The regulation of the digital world is a key issue for Latin America and a necessary condition for achieving relevance in this field on a global level. So far, Latin American regulators have adopted a “wait-and-see” attitude that aims to avoid slowing down innovation. However, a lack of action on the regulatory front could put the brakes on innovation in industries such as finance.
That was the warning issued by José Manuel González-Páramo, Head of Global Economics, Regulation & Public Affairs at BBVA. González-Páramo urged the authorities in the region to draw up a harmonized regulatory framework, one that guarantees a balance between innovation and the solidity of the financial system, and consumer protection.
“Regulators in Latin America right now have a great opportunity to provide access to the best digital services in a potential market of over 600 million people. The scale of the task and the need to develop a consistent and efficient regulatory environment are the challenges that lie ahead”, the BBVA executive board member said.
González-Páramo spoke at a panel discussion during the Third Integration Meeting of Ibero-America and the Pacific Alliance. The aim of the forum, sponsored by BBVA Continental and held in Lima, is to promote new ideas to favor greater trade integration in the region. It was attended by Peruvian President Pedro Pablo Kuczynski, among others.

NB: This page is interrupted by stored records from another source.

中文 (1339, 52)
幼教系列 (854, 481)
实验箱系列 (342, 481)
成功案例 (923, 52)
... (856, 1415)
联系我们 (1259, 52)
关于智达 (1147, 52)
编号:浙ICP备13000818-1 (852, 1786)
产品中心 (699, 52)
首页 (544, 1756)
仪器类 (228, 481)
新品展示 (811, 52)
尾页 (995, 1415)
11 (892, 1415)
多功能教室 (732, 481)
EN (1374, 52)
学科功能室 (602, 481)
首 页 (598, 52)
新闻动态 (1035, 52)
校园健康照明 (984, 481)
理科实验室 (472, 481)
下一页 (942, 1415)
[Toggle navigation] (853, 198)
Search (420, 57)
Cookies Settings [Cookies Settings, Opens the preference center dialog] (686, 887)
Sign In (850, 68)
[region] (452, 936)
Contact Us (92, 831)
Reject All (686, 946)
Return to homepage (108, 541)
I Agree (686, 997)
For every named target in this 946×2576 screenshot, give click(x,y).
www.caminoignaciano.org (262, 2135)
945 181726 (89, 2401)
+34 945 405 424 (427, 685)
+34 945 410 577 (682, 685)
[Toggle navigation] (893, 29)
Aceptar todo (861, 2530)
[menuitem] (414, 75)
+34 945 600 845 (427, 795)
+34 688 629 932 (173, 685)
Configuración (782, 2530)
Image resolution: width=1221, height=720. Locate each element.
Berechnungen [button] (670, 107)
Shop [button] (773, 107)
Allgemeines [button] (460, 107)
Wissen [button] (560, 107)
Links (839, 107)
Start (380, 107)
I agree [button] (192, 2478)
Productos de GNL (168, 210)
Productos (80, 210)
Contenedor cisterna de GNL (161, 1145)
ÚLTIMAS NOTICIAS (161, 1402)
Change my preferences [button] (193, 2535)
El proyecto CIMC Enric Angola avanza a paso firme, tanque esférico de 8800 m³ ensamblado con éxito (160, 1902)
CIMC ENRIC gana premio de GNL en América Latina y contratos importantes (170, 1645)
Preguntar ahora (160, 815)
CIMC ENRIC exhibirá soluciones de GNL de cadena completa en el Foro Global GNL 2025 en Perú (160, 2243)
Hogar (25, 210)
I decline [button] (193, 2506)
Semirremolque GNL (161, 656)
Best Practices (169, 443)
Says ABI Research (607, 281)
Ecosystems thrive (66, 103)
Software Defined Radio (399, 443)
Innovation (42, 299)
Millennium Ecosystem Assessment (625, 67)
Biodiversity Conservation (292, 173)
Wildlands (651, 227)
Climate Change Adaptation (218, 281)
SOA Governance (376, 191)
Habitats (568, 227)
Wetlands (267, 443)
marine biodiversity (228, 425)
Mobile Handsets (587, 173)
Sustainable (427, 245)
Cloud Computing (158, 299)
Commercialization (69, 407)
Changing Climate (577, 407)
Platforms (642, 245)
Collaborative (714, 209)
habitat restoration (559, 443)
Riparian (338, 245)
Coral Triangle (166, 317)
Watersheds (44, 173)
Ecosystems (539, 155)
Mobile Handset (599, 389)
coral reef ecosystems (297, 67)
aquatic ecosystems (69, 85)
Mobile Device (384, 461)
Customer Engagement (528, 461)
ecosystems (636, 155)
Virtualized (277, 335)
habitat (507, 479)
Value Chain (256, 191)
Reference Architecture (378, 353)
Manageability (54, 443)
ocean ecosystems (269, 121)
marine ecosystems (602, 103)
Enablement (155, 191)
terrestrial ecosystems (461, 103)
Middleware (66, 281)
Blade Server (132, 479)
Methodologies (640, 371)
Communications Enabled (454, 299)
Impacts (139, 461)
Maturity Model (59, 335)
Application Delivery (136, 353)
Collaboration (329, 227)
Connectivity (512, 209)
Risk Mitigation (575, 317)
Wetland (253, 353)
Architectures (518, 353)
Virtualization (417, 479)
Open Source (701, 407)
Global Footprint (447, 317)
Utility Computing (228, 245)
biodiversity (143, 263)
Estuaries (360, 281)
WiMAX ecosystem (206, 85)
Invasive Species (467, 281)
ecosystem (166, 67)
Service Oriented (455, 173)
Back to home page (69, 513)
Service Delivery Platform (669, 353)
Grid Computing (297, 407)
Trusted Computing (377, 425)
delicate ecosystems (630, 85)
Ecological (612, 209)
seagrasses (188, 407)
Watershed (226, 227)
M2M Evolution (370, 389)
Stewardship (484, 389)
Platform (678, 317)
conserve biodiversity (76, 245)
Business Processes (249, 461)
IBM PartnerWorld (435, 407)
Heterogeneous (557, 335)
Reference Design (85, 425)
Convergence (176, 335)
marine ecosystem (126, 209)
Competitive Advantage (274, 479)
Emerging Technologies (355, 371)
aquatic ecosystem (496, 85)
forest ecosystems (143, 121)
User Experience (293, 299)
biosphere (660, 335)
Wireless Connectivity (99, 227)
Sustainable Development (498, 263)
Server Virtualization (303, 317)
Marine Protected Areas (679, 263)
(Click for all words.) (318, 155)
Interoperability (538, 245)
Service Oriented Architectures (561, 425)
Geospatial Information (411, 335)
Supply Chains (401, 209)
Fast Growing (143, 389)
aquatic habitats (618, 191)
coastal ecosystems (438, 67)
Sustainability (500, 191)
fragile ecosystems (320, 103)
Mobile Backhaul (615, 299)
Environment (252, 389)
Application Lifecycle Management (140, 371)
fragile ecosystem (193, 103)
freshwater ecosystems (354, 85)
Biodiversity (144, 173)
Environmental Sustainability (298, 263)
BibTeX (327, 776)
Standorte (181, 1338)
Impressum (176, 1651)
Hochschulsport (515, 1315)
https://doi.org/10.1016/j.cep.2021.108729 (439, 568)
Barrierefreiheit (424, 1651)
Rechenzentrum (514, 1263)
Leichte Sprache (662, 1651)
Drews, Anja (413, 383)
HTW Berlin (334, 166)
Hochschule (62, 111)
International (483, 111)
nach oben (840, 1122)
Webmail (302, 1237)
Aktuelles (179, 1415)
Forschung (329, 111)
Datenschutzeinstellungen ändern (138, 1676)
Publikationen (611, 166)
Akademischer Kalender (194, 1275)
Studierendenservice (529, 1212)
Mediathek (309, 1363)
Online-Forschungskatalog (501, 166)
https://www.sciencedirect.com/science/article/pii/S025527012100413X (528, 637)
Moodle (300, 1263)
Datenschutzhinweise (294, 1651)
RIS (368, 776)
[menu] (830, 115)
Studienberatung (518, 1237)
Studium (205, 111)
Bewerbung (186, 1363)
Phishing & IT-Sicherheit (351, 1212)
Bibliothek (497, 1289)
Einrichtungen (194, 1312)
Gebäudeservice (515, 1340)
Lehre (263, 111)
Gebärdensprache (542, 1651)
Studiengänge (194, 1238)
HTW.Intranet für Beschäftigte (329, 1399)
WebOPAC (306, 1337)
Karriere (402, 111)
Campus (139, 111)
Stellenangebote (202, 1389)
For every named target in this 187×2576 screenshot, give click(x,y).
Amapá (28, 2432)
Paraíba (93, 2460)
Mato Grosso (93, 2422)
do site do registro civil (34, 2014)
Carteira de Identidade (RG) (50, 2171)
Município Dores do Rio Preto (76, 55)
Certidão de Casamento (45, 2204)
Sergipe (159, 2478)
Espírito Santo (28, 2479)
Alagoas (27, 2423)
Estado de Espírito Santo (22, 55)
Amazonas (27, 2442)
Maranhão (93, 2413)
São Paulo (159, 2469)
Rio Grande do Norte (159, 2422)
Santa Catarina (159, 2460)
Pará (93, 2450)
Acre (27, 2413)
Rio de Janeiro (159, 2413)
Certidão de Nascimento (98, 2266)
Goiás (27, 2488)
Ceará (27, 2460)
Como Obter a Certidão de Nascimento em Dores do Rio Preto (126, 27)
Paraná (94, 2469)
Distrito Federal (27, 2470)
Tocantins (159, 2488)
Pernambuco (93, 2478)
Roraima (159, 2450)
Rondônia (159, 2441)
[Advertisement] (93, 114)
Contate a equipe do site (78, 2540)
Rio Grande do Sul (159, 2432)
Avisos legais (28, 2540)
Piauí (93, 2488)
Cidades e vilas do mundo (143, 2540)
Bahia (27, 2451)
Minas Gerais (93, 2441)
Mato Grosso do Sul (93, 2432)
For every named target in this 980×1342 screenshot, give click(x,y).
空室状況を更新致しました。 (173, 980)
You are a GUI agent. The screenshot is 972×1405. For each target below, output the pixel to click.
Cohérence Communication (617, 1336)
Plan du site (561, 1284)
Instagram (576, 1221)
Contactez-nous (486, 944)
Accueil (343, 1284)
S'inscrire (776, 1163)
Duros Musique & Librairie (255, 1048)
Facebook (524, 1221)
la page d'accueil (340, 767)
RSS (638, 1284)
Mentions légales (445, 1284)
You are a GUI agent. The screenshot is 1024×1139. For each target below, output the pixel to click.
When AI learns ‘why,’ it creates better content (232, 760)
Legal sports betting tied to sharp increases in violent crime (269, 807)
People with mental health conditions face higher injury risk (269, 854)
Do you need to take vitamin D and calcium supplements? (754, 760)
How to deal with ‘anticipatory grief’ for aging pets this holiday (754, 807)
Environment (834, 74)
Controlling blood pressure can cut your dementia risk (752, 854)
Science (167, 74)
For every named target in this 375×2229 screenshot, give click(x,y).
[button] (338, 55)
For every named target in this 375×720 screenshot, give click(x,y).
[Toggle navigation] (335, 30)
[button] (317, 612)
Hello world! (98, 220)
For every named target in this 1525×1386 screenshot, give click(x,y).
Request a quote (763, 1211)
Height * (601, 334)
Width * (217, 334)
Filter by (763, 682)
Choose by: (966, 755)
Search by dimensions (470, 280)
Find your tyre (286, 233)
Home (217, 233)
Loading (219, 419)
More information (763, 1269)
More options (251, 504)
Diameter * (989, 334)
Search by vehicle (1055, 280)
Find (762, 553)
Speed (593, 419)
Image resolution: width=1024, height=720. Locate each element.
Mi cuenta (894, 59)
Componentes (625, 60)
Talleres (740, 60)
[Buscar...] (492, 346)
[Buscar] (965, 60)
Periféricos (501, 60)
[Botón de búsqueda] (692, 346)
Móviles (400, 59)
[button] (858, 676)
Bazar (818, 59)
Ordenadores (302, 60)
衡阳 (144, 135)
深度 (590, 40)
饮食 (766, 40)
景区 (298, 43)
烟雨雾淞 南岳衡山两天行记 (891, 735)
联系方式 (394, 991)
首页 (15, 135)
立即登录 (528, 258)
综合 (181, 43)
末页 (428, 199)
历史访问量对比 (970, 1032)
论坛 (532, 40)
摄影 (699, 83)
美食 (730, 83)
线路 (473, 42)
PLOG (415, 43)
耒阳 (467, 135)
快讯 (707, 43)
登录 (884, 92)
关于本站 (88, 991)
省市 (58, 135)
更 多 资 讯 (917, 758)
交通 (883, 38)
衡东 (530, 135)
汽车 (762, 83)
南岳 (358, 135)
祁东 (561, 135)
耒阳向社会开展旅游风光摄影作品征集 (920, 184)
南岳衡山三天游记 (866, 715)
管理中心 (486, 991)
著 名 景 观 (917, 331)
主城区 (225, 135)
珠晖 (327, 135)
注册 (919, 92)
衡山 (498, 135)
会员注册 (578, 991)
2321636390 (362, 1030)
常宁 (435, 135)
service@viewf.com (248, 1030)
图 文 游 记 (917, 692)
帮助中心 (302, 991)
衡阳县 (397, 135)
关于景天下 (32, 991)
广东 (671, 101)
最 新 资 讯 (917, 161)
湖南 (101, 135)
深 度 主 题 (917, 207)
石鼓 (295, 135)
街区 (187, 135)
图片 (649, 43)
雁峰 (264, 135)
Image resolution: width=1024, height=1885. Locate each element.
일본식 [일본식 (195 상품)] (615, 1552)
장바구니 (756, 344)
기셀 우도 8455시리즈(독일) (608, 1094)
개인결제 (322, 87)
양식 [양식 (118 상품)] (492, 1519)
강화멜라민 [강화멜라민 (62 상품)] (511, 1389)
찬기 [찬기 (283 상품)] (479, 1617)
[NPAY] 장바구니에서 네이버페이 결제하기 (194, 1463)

What shape should this digital regulatory framework take?
The BBVA executive director identified seven priorities for this digital regulatory framework in Latin America. Firstly, securing “end-to-end” digital financial products and services – that is, ones in which the registration process is 100% digital. In order to make this a reality, the authorities have to put efficient and secure digital identity systems in place.
Secondly, guaranteeing data protection and the rules of access to data. As González-Páramo said in his presentation, “data are the wealth people have; they are the petroleum of the economy of the digital world.”
Cybersecurity standards that guarantee the protection and integration of data also need to be adopted. Another regulatory priority that must be addressed is ‘cloud computing’ in the financial sector. Likewise, the efficiency and robustness of the payments system needs to be strengthened, as does the development of ‘fintech’ innovation – for example, through regulatory ‘sandboxes’.
Lastly, José Manuel González-Páramo also identified guaranteeing a level playing field between new actors and the traditional financial sector as a priority.
José Manuel González-Páramo, Head of Global Economics, Regulation & Public Affairs at BBVA. González-Páram, during the Third Integration Meeting of Ibero-America and the Pacific Alliance. - BBVA
Why the need for harmonized digital regulations?
González-Páramo pointed out that the traditional regulatory framework of the finance sector has shortcomings, for example, in the flexibility and dynamism the digital environment demands. Likewise, it comes up short when dealing with the challenges required of a transverse regulatory system that covers areas such as consumer protection and the treatment of personal data.
So far, he said, the Latin American authorities had limited themselves to local intervention, rather than embracing regional coordination. However, the new digital environment dissolves barriers between countries and sectors, making it “necessary to formulate a harmonized response based on common principals”.
The BBVA executive director said a harmonized regulatory framework would help take advantage of the benefits of integrating Latin American markets, thereby, allowing economies of scale and multiplying the opportunities for efficiency gains. At the same time, defining common principles in the region would reduce regulatory arbitrage and the appearance of uncovered risks.
Digital transformation, the creator of opportunities
The BBVA executive director noted that currently we are immersed in the digital transformation of financial services, driven by the adoption of technologies with an exponential reach, and the development of innovative infrastructure and new business models, which makes better products and services available to customers.
He explained that this transformation brings with it the arrival of greater competition in the form of new entrants, both small ‘startups’ and large technological companies, which offer innovative solutions. The digitalization of financial services allows them to improve and expand in both offer and scope, reaching more people, including in rural areas, with greater speed, convenience and economic attractiveness.
González-Páramo said digitization presents the opportunity for financial inclusion in Latin America. This is fundamental to achieving inclusive economic growth and in reducing inequality, as the lack of access to financial services affects above all the more vulnerable sectors of the population.